Ci aspetta un autunno che, nonostante i drastici cambiamenti climatici, si annuncia freddo non solo per l’uso più oculato che dovremmo – finalmente – fare di gas e più in generale delle fonti energetiche, ma perché abbiamo alle porte una recessione pronta a mordere.
A farne la spesa purtroppo saranno soprattutto i ceti meno abbienti ma anche quella classe media e medio alta (i cosiddetti affluent) che detiene grande parte degli oltre mille settecento miliardi di Euro in liquidità parcheggiata sui conti correnti.
Vi è un altro fenomeno che si acuisce nei momenti di recessione ed è l’abbassamento del livello di fiducia verso le banche nel loro complesso.
La spiegazione di questo fenomeno trova la sua ragione nel ciclo innescato dall’inflazione per fronteggiare la quale quasi sempre le banche centrali alzano i tassi come successo il 7 settembre scorso con l’aumento dei tassi dello 0,75% e l’annuncio di ulteriori aumenti.
Le banche ringraziano, almeno nel breve termine, perché nel medio la recessione che ne consegue e l’aumento del costo del denaro, aumenta la percentuale dei possibili dinieghi di finanziamento a imprese e famiglie bisognose di credito: e questo esporrà le banche a un’ulteriore crisi di fiducia.
Tutto questo premesso, è evidente come, in questo contesto, il lavoro dei consulenti finanziari e in generale dei professionisti della gestione del risparmio si fa ogni giorno sempre più complesso.
A dimostrazione di questo ci sono in numeri sia di Assogestioni che di ASSORETI che confermano un settore, sano e in crescita, ma con evidenti segnali di rallentamento nei ritmi di crescita.
Gli addetti ai lavori sanno benissimo che questo sarebbe il momento di investire sui mercati finanziari che scontano la situazione geopolitica, l’aumento delle materie prime e il ridimensionamento delle big tech, ma è noto, come la teoria si scontri quasi sempre con la pratica.
A ciò si aggiunga che buona parte del 25% degli italiani che ha investito i propri risparmi si trova con perdite potenziali sui propri investimenti molto spesso a doppia cifra: dunque già fare tenere a costoro le posizioni senza farli scappare dai mercati è impresa improba.
Vi è infine un tema di capacità degli asset manager di creare valore non solo per sé ma anche per i lori clienti finali i cosiddetti end investor.
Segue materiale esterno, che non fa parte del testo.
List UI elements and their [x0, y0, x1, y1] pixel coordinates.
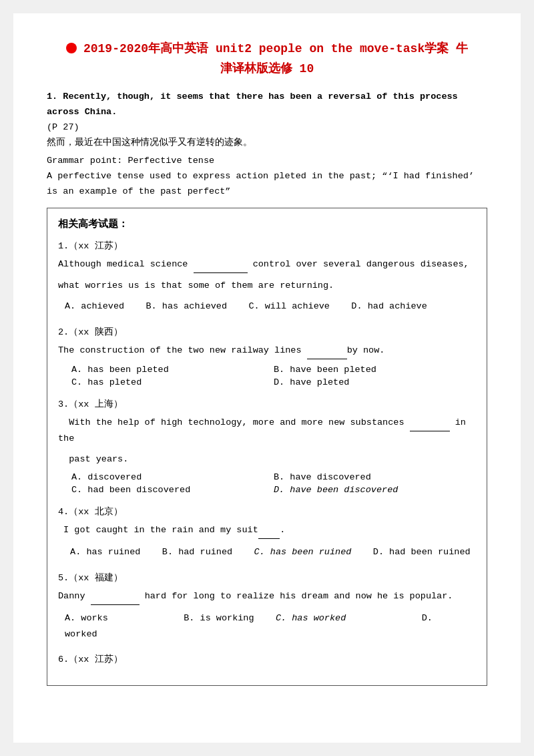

L’avvento degli ETF e degli investimenti passivi caratterizzati da costi più bassi e spesso da performance superiori a molte gestioni attive la dice lunga su cosa ci aspetterà in un futuro: sopravviveranno pochi gestori capaci, gli altri saranno sostituiti da un algoritmo.
C’è ancora qualcuno che si ostina a non capire perché gli italiani tengano i propri risparmi sui conti correnti?